“Parole sbagliate” se non leggi tra le righe
“Ma per fortuna nessun segno rosso tra le pagine
perché qui, ai grandi, non è permessa indagine”
Serena Palmese, “Il pianeta delle parole sbagliate”
Mi stavo domandando, ma io sono grande ?
Certo, oggi ho stancamente raccolto i dati per fare la mia dichiarazione dei redditi, vivo da sola, lavoro, ma effettivamente:
sono grande?
Un testone afro, un cuore aperto e piccoli sogni da mangiucchiare, questa è Serena Palmese. Lei è la sindaca di Odal, cittadina delle parole sbagliate e pifferaia magica degli errori che regalano sorrisi.
A Odal non esistono parole davvero sbagliate, nessuna correzione, nessun maestro, solo mentegatti*, pultroppo*, tubetti di dentifricio che volano in cielo e nessuno spazio per chi dice che non è giusto.
Secondo voi, che significa?
Forse vuol solo dire che Odal è sempre esistito, che non è mai scomparso dalla vita di nessuno e che un giorno, qualcuno lo ha addirittura chiamato fanciullino.
Però, a dir la verità, io questo non lo so per certo perché si sa, a Odal commettere errori, non è uno sbaglio.
“Il pianeta delle parole sbagliate” non è un albo per bambini, mi sembra troppo semplice definirlo così, è più che altro un regalo di compleanno a Gianni Rodari, un piccolo gioiello di narrativa per esseri umani e l’esordio di un talento che fatica a rimanere nel cassetto.
Cinque minuti per leggerlo e molti attimi per abbracciarlo.
Ma quindi, sono grande?
Una persona che piange leggendo “Il pianeta delle parole sbagliate” è grande?
Ma poi, essere grandi che significa?
Essere enormi persone deabulanti?
Essere maestose personalità ben integrate nella società?
Cosa è grande?
A Odal essere grandi significa allargare le braccia e spalancarle per aprirsi in un’unità di misura.
A Odal, io, sono nella casetta azzurra, mangio un biscotto con i miei mentegatti* (ndr parola in prestito dal libro) e mi godo il mio commuovermi mentre leggo un piccolo libro di una piccola autrice che, con grandi ciuffi castano scuro, irrompe nel grande mondo fuori le casette del quartiere.
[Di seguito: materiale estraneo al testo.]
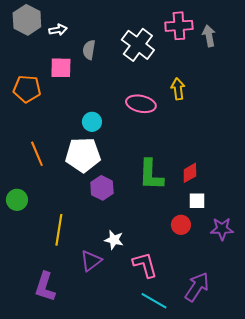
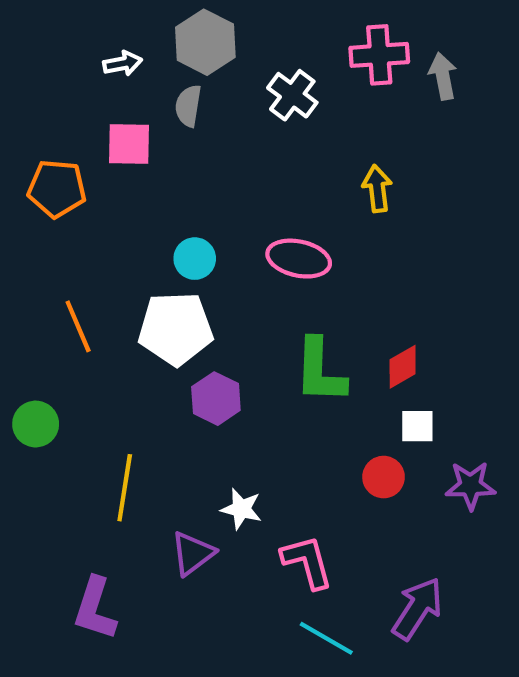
gray hexagon: (27, 20) -> (205, 42), moved
white cross: (138, 45) -> (292, 95), size x0.7
pink ellipse: (141, 104) -> (299, 259), moved

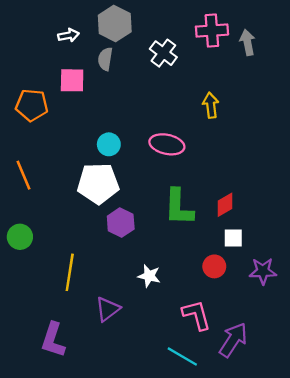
orange line: (78, 326) -> (23, 175), moved
white star: (241, 509) -> (149, 276), moved
pink L-shape: (307, 562) -> (197, 315), moved

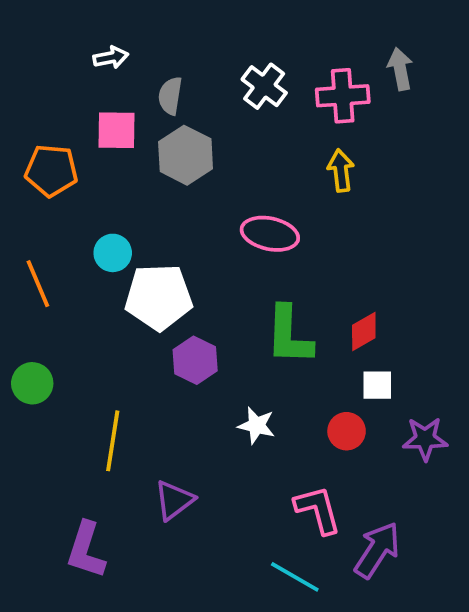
gray hexagon: (115, 23) -> (186, 155), moved
pink cross: (212, 31) -> (343, 96), moved
cyan circle: (109, 144) -> (113, 253), moved
white star: (149, 276) -> (256, 425), moved

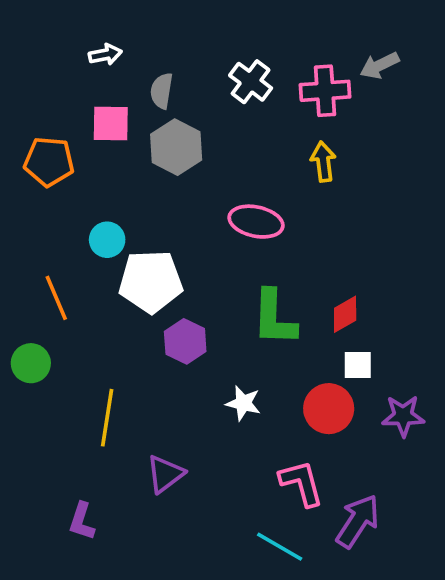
gray arrow: (400, 69) -> (380, 65), turned -105
orange line: (38, 284) -> (56, 298), moved
red circle: (347, 431) -> (329, 409), size x1.4
purple L-shape: (86, 550) -> (82, 521), size x0.7

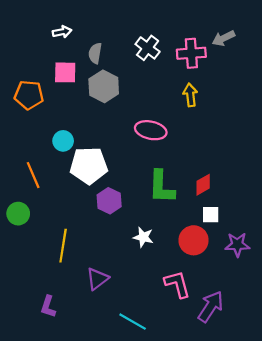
cyan line: (280, 547) -> (133, 322), moved

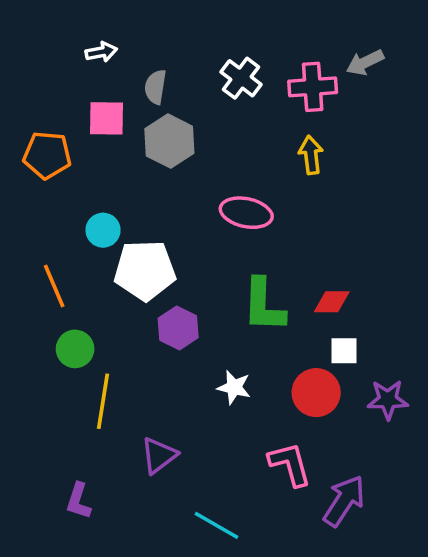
red diamond: (203, 185) -> (332, 302), turned 30
green circle: (18, 214) -> (75, 349), moved

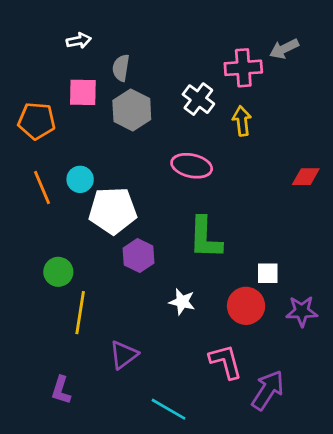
white cross: (241, 78) -> (198, 99), moved
orange line: (54, 286) -> (42, 188), moved
red diamond: (332, 302) -> (306, 177), moved

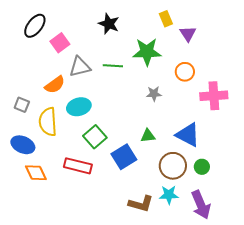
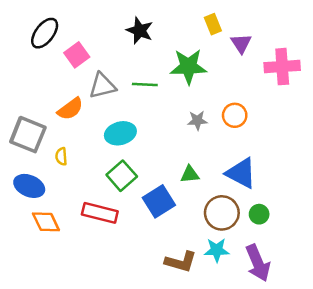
orange circle: (185, 72) -> (235, 115), moved
pink cross: (214, 96) -> (282, 67), moved
gray square: (22, 105) -> (28, 135), size x1.8
cyan ellipse: (79, 107) -> (120, 133), moved
yellow semicircle: (48, 122) -> (61, 156), size x0.5

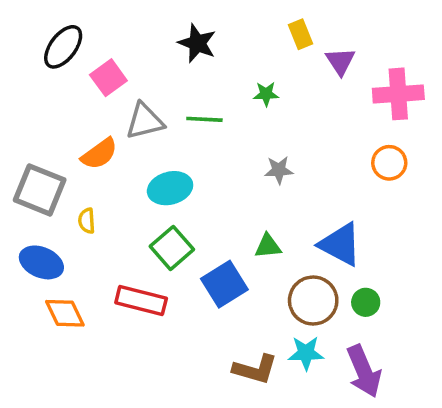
green star: (188, 67) -> (266, 94), size x0.5
orange circle: (235, 115) -> (389, 163), moved

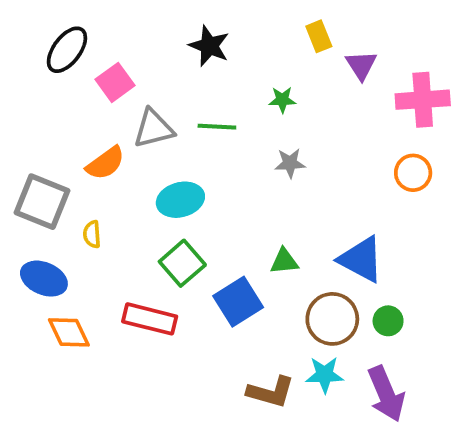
gray star: (279, 170) -> (290, 163), moved

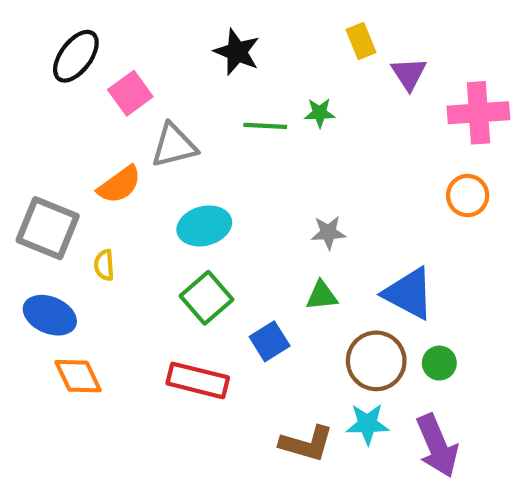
green line: (217, 127) -> (265, 126), moved
gray star: (290, 163) -> (328, 233), moved
blue square: (238, 302) -> (270, 341), size x0.7
red rectangle: (150, 319) -> (198, 380), moved

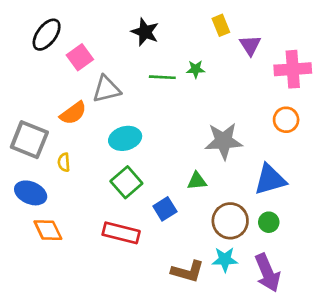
gray star: (328, 233) -> (224, 141), moved, size x1.8
blue triangle: (409, 293) -> (270, 180), moved, turned -44

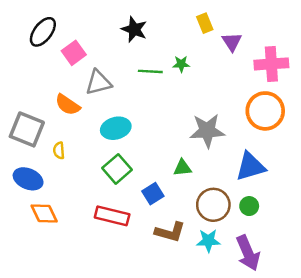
orange semicircle: (73, 113) -> (68, 105), turned 70
orange circle: (286, 120) -> (265, 111), size x1.6
brown L-shape: (188, 271) -> (170, 232), moved

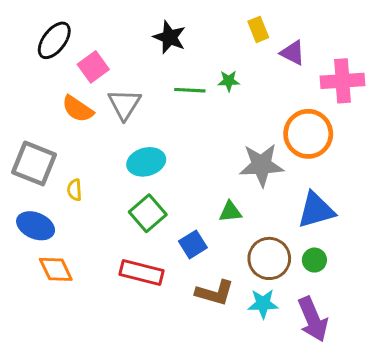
purple triangle: (232, 42) -> (293, 53), turned -30
gray triangle: (98, 83) -> (124, 104), turned -44
orange semicircle: (68, 105) -> (78, 109), moved
orange circle: (265, 111) -> (308, 134), moved

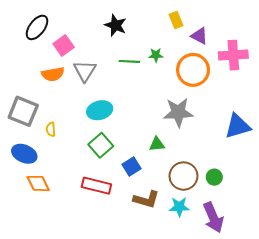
orange semicircle: (78, 109) -> (53, 74), turned -45
orange circle: (308, 134) -> (193, 70), moved
blue triangle: (316, 210) -> (238, 126), moved

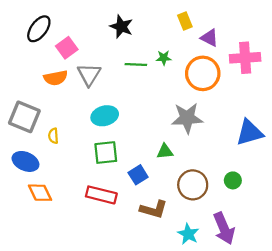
green square: (101, 145) -> (106, 153), turned 35
green circle: (214, 177) -> (233, 180), moved
cyan star: (179, 207) -> (188, 234), moved, turned 30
Sì, questa non è una recensione dove si racconta il libro, più che altro vi invita a leggere tra le righe. Diciamoci la verità, forse avremmo potuto fare delle domande all’autrice, farci spiegare il suo libro, avremmo copiato le risposte, avremmo indetto conferenze, presentazioni e discussioni, ma qui siamo ad Odal e dobbiamo rispettarne lo spirito, quindi: io sto mangiando un biscotto con le scaglie di cioccolato e recensisco questo albo, regalo, gioiello come si fa ad Odal.
Le risposte che cerchi, esistono, ti basta solo scrutare bene in quello che stai leggendo.
Fuori dal piccolo giardino che ho sulla testa
esce, dispettosa, questa storia per protesta.
Incrocia le braccia e si arrabbia, urlando,
perché a OoDAL il broncio è a comando.
Dal giardino, fino alla libreria, questo è il cammino che volevo
per una creatività che sentissi mia,
Perché si sa, sbagliare spesso dipende dai punti di vista, ma a Odal è effimero spiegare ogni propria svista.
Lascia uscire dalla casa azzurra il tuo bambino,
perché a Odal,
ti assicuro,
sarà al sicuro senza di te, perfino.